> [Recorded information]
★ ★ ★ ★ ★

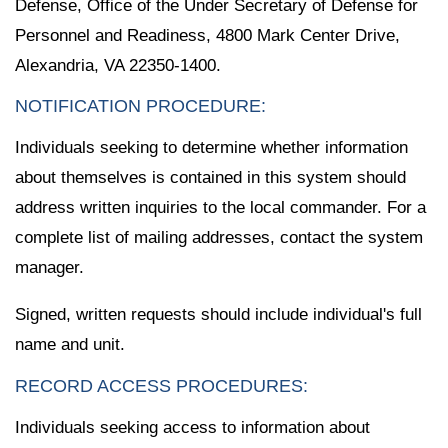
Defense, Office of the Under Secretary of Defense for
Personnel and Readiness, 4800 Mark Center Drive,
Alexandria, VA 22350-1400.
NOTIFICATION PROCEDURE:
Individuals seeking to determine whether information
about themselves is contained in this system should
address written inquiries to the local commander. For a
complete list of mailing addresses, contact the system
manager.
Signed, written requests should include individual's full
name and unit.
RECORD ACCESS PROCEDURES:
Individuals seeking access to information about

★ ★ ★ ★ ★

> [Directions]
Only the lines from the one containing "Signed, written requests" through the final line of the material should be printed, each word for word. Both of those lines count.

> [Answer area]
Signed, written requests should include individual's full
name and unit.
RECORD ACCESS PROCEDURES:
Individuals seeking access to information about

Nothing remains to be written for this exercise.